Table 3. Newspapers on the biker community, percent.
Narratives National Regional Local Total
Criminal biker 58.3 43.2 36.9 44.1
Criminal organization 30.6 38.6 24.6 30.3
Human touch 11.1 11.4 26.2 17.9
Benefit to society 0.0 6.8 12.3 7.6
Total 100 100 100 100
N 36 44 65 145

The narrative of criminal organizations dominates both the URLs posted on the PayBack Facebook page (Table 2) and the most shared postings (Table 4). The activists focus on this narrative to highlight the perceived discrimination from authorities and to add meta commentaries. The most high-profile case in 2015 was the police attempting to confiscate the Hell’s Angels club house in Oslo because of unlawful activity, a case won by the Elden law firm and celebrated at the PayBack page with comments such as “Justice prevails once again” (22 Jun 2015, translated).

“Reprehensible by the Military” was the meta comment to a feature story about the officer losing his security clearance because of fear of conflicting loyalties because of membership in an MC club for military personnel and thereby ending his military career (Bergens Tidende, 13 Jun 2015, translated).

In the same way as in the narrative of the military officer as a victim of the system, biker clubs are also victims. Strong language was used to characterize politicians and their community in southern Norway when a biker club was about to lose their property tax exemption for volunteer organizations because the club was not seen as a benefit to society (23 Jan 2015). A human touch story about bikers not being allowed to use skulls on gravestones was also framed as discrimination: “Shameful. Even the Church of Norway is helping to discriminate against the motorcycle community” (5 Nov 2015, translated).

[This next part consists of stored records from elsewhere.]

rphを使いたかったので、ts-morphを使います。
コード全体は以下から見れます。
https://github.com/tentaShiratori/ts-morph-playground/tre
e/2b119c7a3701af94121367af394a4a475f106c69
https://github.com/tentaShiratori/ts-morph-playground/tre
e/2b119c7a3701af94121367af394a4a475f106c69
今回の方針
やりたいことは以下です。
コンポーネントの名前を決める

Table 4. Top 10 shared postings on the PayBack Facebook page.
Post Type Shares Likes Comments
Court ruling: Hell’s Angels not a criminal organization URL 79 560 26
Hell’s Angels answering URL 50 255 12
Support PayBack (fundraising) Photo 40 50 5
Note from lawyer on expert witness statement supporting the PayBack position Photo 37 151 8
Announcing poker run (fundraising) Photo 31 88 1
Skulls not allowed on grave stones URL 30 94 30
Note on biker human rights Text 29 76 9
PayBack honoring their lawyers Photo 26 230 7
Announcing Resistance Run (fundraising) Photo 25 57 3
Congratulate HAMC Oslo on court ruling Photo 23 370 20

Note: Retrieved 11 May 2016. Sharing postings on Facebook is considered to represent a low threshold of engagement, however it might be higher than liking and commenting (Krumsvik, 2013; Larsson, 2015).

Based on quantitative content analysis of both newspaper coverage and postings on the Facebook page in 2014 and qualitative close readings of selected texts, we find contradicting discourses. In mainstream media, MC clubs and motorcycle culture are portrayed through discourses of criminal organizations and/or individual bikers as criminals. Hence, the 1% reputation becomes the dominant discourse of MC culture. Talking back through the postings on Facebook with reference to selected media coverage, MC activists develop alternative discourses of abuse from local governments and portray the humanity of bikers, i.e., the vulnerable individuals (Table 5).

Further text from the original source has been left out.